The company aims to make the transition in five to 10 years to improve productivity and safety, Chief Executive Officer Mark Cutifani said at the annual general meeting in London yesterday. The change will be carried out in a way that’s “sensitive to its social ramifications,” he said.
A third day of talks between producers and union officials ended yesterday without a resolution or plans for further negotiations. Output at unit Anglo American Platinum Ltd. dropped 39 percent in the first quarter because of the walkout over pay, Anglo said yesterday. The company reduced its forecast for full-year production by as much as 13 percent, with more cuts possible should the deadlock persist.
Cutifani “is bang on,” Paul Gait, an analyst at Sanford C. Bernstein Ltd. in London, said in an e-mail. “The only way to get safe platinum is to get people out of the stope. Labor inflation in South Africa is running far faster than productivity gains in underground mines. That basically makes it a non-viable long-term option.”
Stope is a practice used in mining in the form of steps from steeply inclined or vertical veins.
More than 70,000 members of the Association of Mineworkers and Construction Union have been on strike at the world’s three biggest platinum producers since Jan. 23, the country’s longest mining-industry stoppage, according to the Chamber of Mines.
Cost of Strike
The strike has cost the companies about 14.5 billion rand ($1.4 billion) of revenue collectively and employees 6.4 billion rand in wages, the producers said on a joint website.
Amplats, as Anglo Platinum is known, and Impala Platinum Holdings Ltd. last week offered to increase pay including bonuses and living allowances to 12,500 rand a month by 2017, or as much as 10 percent annually, from an offer of 9 percent before. That’s short of the union’s demand for monthly basic pay excluding bonuses of 12,500 rand within four years. South Africa’s inflation rate was 6 percent in March.
The platinum companies said yesterday they will bypass their unions and put their latest pay offer directly to striking workers starting today.
Amplats closed shafts and cut jobs in South Africa last year and has said it’s considering whether to sell strike-hit operations in the Rustenburg area.
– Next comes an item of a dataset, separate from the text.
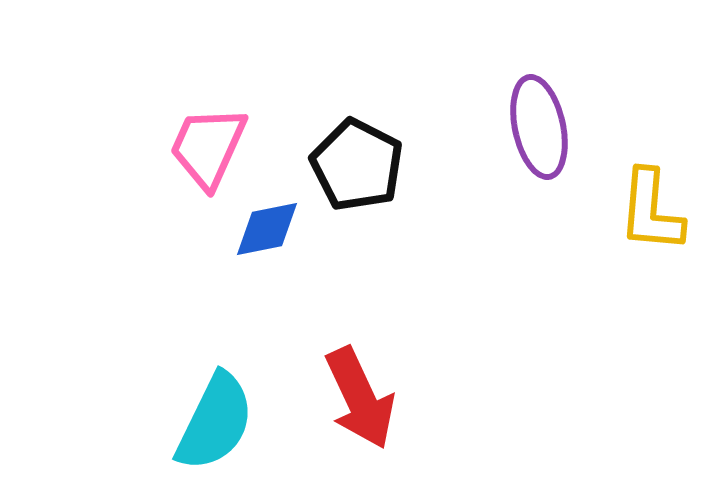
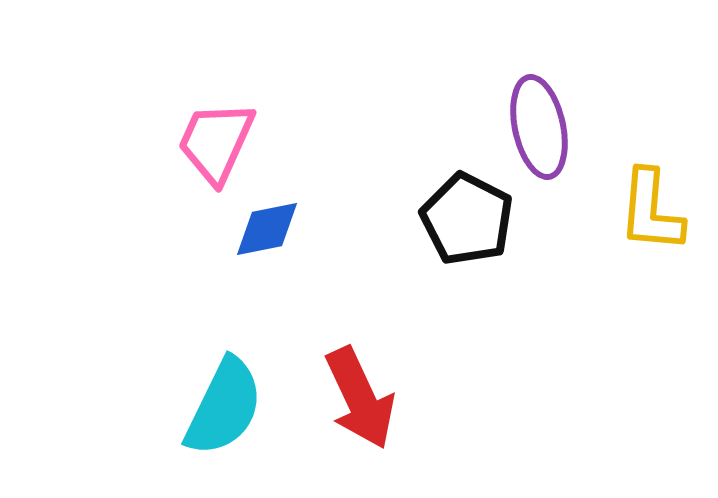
pink trapezoid: moved 8 px right, 5 px up
black pentagon: moved 110 px right, 54 px down
cyan semicircle: moved 9 px right, 15 px up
“The only place where you can get sufficient increases in productivity is in Mogalakwena, the large open-pit mine,” Gait said. The cost of labor in South Africa “forces you to the only viable mechanized option.”
Anglo, which is downsizing its platinum business, excluded the Mogalakwena mine from the review.
“The platinum industry is in a fragile situation,” Chairman John Parker said at the annual general meeting. “Strikes inflict long-term damage. The three-month strike cost 650,000 ounces of platinum production in South Africa.”